Data Management 2022: Trends, Technologies, Teams, and Organizations
In 2022, data professionals will face new opportunities and challenges as they navigate a world where data is growing in size and complexity. The rapidly-changing data landscape is driving novel trends that will impact data-driven technologies, teams, and organizations in 2022 and beyond.
Amid these fast-moving developments, companies will have to make key decisions about the modern data stack, personnel, data mesh, and so many other emergent possibilities. That’s why we’ve developed this new eBook for you. We’ve created a single resource for all the hot topics and new capabilities in the data space in 2022.
The Defining Data Management Trends & Technologies of 2022
1. Reverse ETL
Since the advent of cloud data warehousing, business users have leveraged BI dashboards to make decisions and drive initiatives.
However, the BI process remains full of bottlenecks and inefficiencies, from measuring the wrong metrics, to slow roll outs, to low utilization. BI dashboards also do not allow business users to manipulate and operationalize data in business processes.
Reverse ETL bypasses dashboarding altogether by pushing data directly into 3rd party systems (CRM, CDP, ERP, etc.) for direct usage. In 2022, reverse ETL will become a key component of the modern data stack for many companies.
ETL and ELT both transfer data from third-party systems, such as business applications (Hubspot, Salesforce) and databases (Oracle, MySQL), into target data warehouses. But with reverse ETL, the data warehouse is the source, rather than the target. The target is a third-party system. In reverse ETL, data is extracted from the data warehouse, transformed inside the warehouse to meet the data formatting requirements of the third-party system, and then loaded into the system for action.
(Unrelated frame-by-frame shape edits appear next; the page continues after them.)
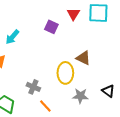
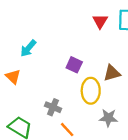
purple square: (51, 27) -> (74, 65), moved
brown triangle: (83, 58) -> (112, 73), turned -42

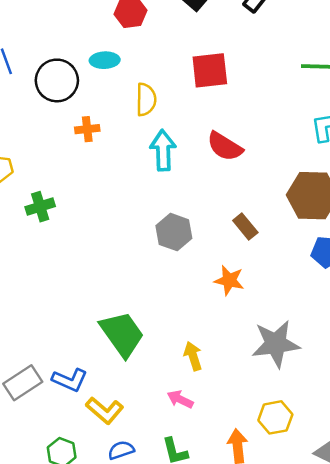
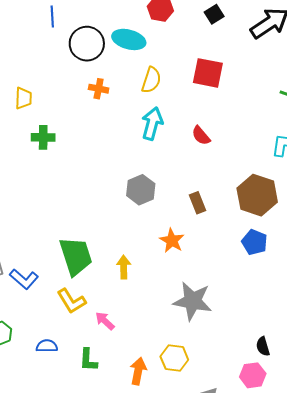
cyan ellipse: (105, 60) -> (129, 39), size x1.4
red semicircle: (225, 146) -> (201, 136), size x0.7
yellow arrow: (193, 356) -> (124, 267), moved
yellow L-shape: (105, 410) -> (71, 301), moved

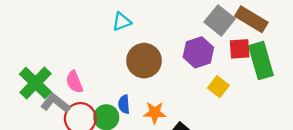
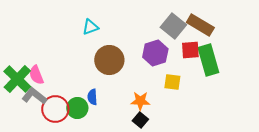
pink semicircle: (74, 82) -> (36, 75), moved
yellow square: (218, 87) -> (172, 82), turned -30
orange star: (155, 113) -> (140, 101), moved

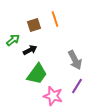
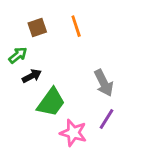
brown square: (34, 25) -> (37, 28), moved
black arrow: (30, 50) -> (32, 76), moved

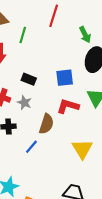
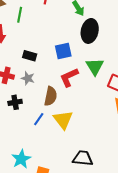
red L-shape: (68, 106) -> (69, 77), turned -35
yellow triangle: (82, 149) -> (63, 120), moved

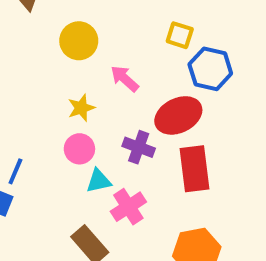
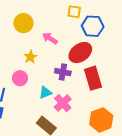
pink circle: (79, 149) -> (20, 78), moved

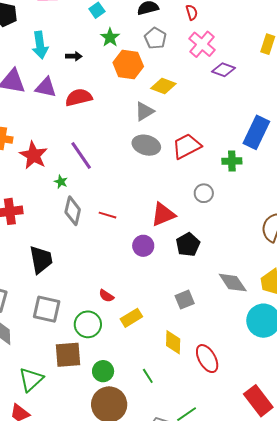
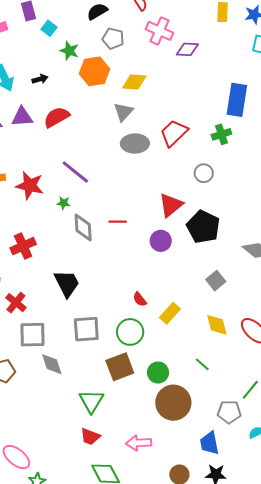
black pentagon: (188, 244) -> (203, 227), size x1.4
red semicircle: (106, 296) -> (140, 299), turned 35

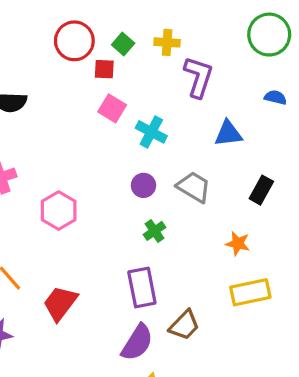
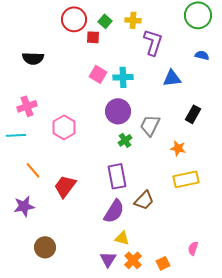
pink square: (112, 108) -> (98, 74), moved
cyan cross: (151, 132) -> (123, 77), turned -30
purple circle: (143, 185) -> (118, 111), size x1.6
gray trapezoid: (194, 187) -> (150, 125), moved, turned -95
By pushing data back into third-party systems such as business applications, reverse ETL operationalizes data throughout an organization. Reverse ETL enables any team, from sales, to marketing, to product, to access the data they need, within the systems they use. The applications of reverse ETL are numerous, but some examples include:
- Syncing internal support channels with Zendesk to prioritize customer service
- Pushing customer data to Salesforce to enhance the sales process
- Adding product metrics to Gainsight to improve the customer experience
- Combining support, sales, and product data in Hubspot to personalize marketing campaigns for customers
What teams really want is to access data within the systems and processes that they’re already using. This is exactly what reverse ETL enables you to do. With reverse ETL, business users can actually harness data in an operational capacity. Teams can act on the data in real-time via change data capture (CDC), and use it to make key decisions, while leveraging BI dashboards as supplementation.
2. Analytics Engineer
As the gap between business and technical teams continues to grow, a new role has emerged to bridge the divide.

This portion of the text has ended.